In conjunction with the Boost Mobile Elite 24 Aug. 28, ESPNHS is profiling California's 24 greatest streetball players ever. Some went on to become NBA stars, some were high school stars and pro flameouts, while others were beset by unlucky breaks or tragedy. The countdown continues with No. 9 on our list, Kennedy (Sacramento, Calif.) graduate Ernest Lee.
Every California streetball icon has serious game. Each has a story behind his legend.
The story of Ernest Lee is tragic, but the lessons learned are more valuable than any contract Lee might have dreamed of signing.
A strongly built, big-shouldered, 6-foot-3 guard out of Kennedy (Sacramento, Calif.), Lee had moves few possessed in the early 1980s.
When the Sacramento Bee named its Top 100 boys' players ever in the late '90s, former NBA center Bill Cartwright topped the list. No. 2 on that list was Lee, ahead of current Sacramento Mayor and former Phoenix Suns' standout Kevin Johnson, who checked in third.
In 1982, Lee was one of the hottest college prospects on the West Coast. UCLA, USC and Washington wanted him, amongst others. His senior year, he was the Bee's Player of the Year and a Cal-Hi Sports First Team All-State choice after leading Kennedy to a 28-1 record. The lone loss was to eventual NorCal Division I champ Bishop O'Dowd (Oakland, Calif.).
In the Top 100 players story, Johnson maintained that Lee was a better high school player. Today, the former five-time All-NBA selection drives home the point.
"Ernest Lee was a legend before his time in Sacramento," Johnson said. "Everyone who followed the high school game in Northern California knew Ernest as the best around. He was an all-around player whose skill set far exceeded anyone else's."
When his GPA precluded him from playing for a Division I college, Lee drifted for a year before moving to Atlanta to join his mother.
While there, Robert Pritchett, then the basketball coach at Div. II Clark College in Atlanta, spotted him playing in a summer league. It took only a few minutes for Pritchett to offer Lee a scholarship.
At Clark from 1985-87, Lee led the nation in scoring with averages of 34.1, 29.3, and 29.7 points per game, respectively.
"Ernest was like a beast, plus he was deceptive, could get inside and was an uncanny scorer -- the type of dude who was tough to guard," Sacramento basketball guru Gus Armstead said. "He'd overpower a guard and run circles on a big guy.
"Once he got inside no one could stop him."
Lee, with those accomplishments in hand, was convinced his obsession of an NBA career would become reality. But the name "Ernest Lee" was never called in the 1987 NBA Draft, leading to a downward spiral.
Lee tried out unsuccessfully with the Sacramento Kings, and then played in Europe for three years.
Despite not making the NBA, he still had people in his life that cared for him. He didn't always see it that way and lost his self-esteem.

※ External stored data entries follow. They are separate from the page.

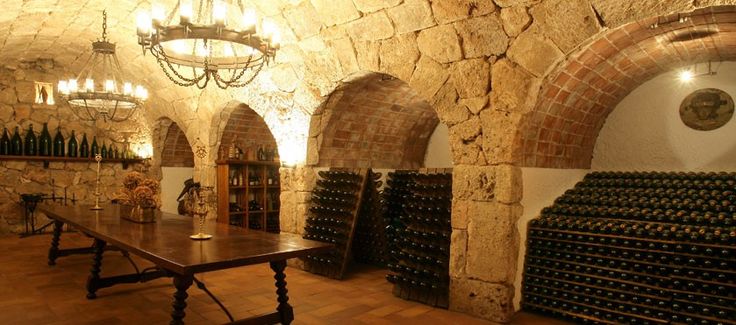 Where is `table top`? table top is located at coordinates (149, 236). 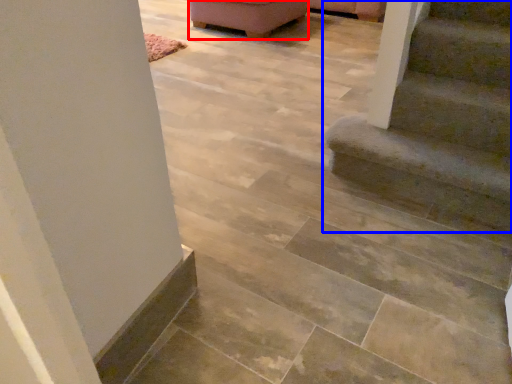 Question: Which of the following is the farthest to the observer, furniture (highlighted by a red box) or stairs (highlighted by a blue box)?

Choices:
 (A) furniture
 (B) stairs

Answer: (A) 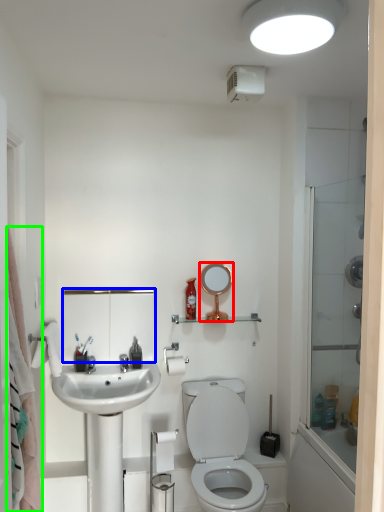 Question: Based on their relative distances, which object is farther from mirror (highlighted by a red box)? Choose from medicine cabinet (highlighted by a blue box) and shower curtain (highlighted by a green box).

Choices:
 (A) medicine cabinet
 (B) shower curtain

Answer: (B) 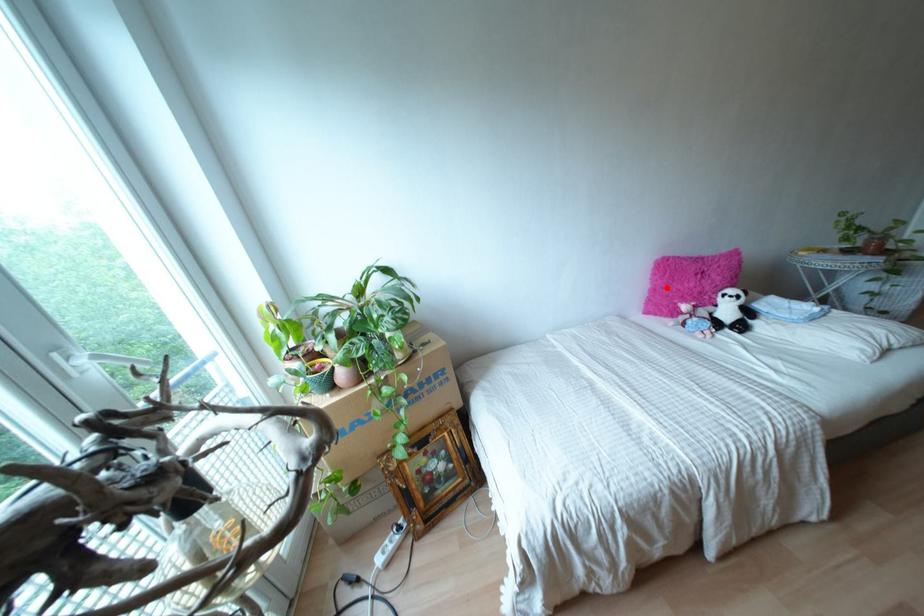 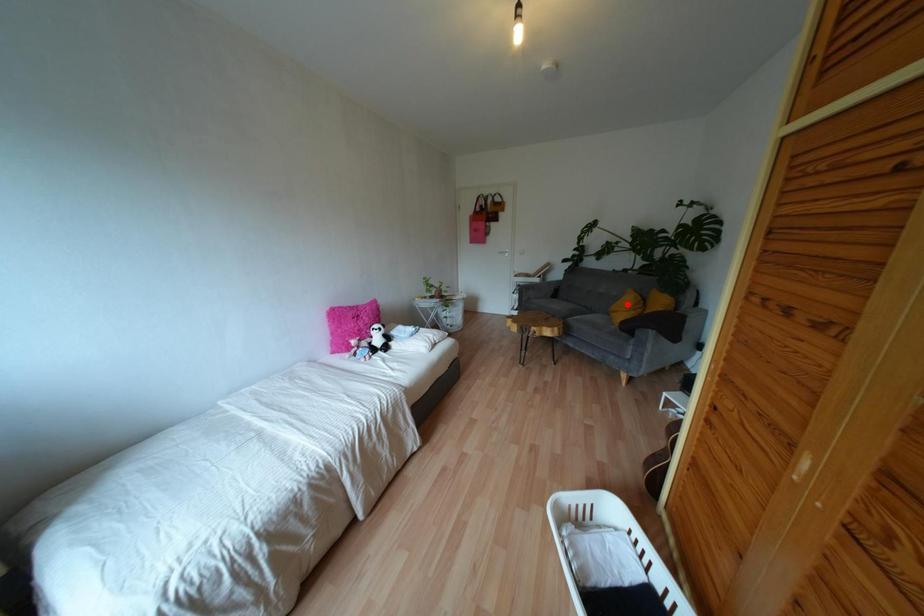 I am providing you with two images of the same scene from different viewpoints. A red point is marked on the first image and another point is marked on the second image. Do the highlighted points in image1 and image2 indicate the same real-world spot?

No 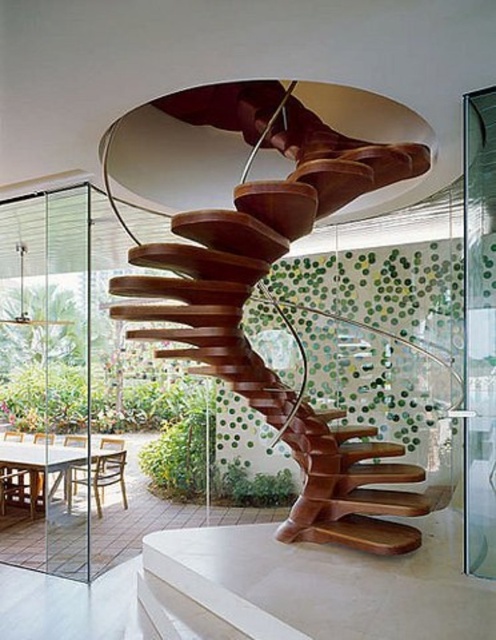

"Ernest was definitely one of my best friends. We shared a lot of time together off the court," said Pastor Bob Balian, a Sacramento-area non-denominational preacher and a teammate of Lee at Kennedy. "Later in life, when he was really struggling, I gave him a job at my construction company. My wife and I had him over at our house often, for weekends at a time, hoping to keep him off the streets."
Without the structure of pro ball, the streets took a hold of Lee. The player who rocked the shaved head and the baggy shorts before Michael Jordan, and one Johnson likened to Earl "The Pearl" Monroe, turned to drugs, according to Balian.
Despite the presence of a girlfriend and daughter, Lee didn't see a future. Despair, combined with drugs, led to a tragic ending. In 1994, Lee took his own life when he jumped from a Sacramento-area bridge. He was 30.
"Unfortunately, he was primarily focused on basketball throughout his high school and college years and when a career in basketball didn't materialize, he was ill-equipped to succeed in another profession," Johnson said.
The suicide stunned those who knew him well.
"The lesson to learn from Ernest is you can't put all your eggs in one basket," said Armstead, now an AAU coach in Sacramento. "Being around these types of kids all the time, I know you can't put that type of pressure on kids. It should be balanced, with academics, athletics and relationships. You never know how that pressure can affect them."
Added Balian: "He was one-of-a-kind, incomparable, unique. I think the main thing that people can learn from Ernest's story is that athletes have so much more value than just what they do in athletics."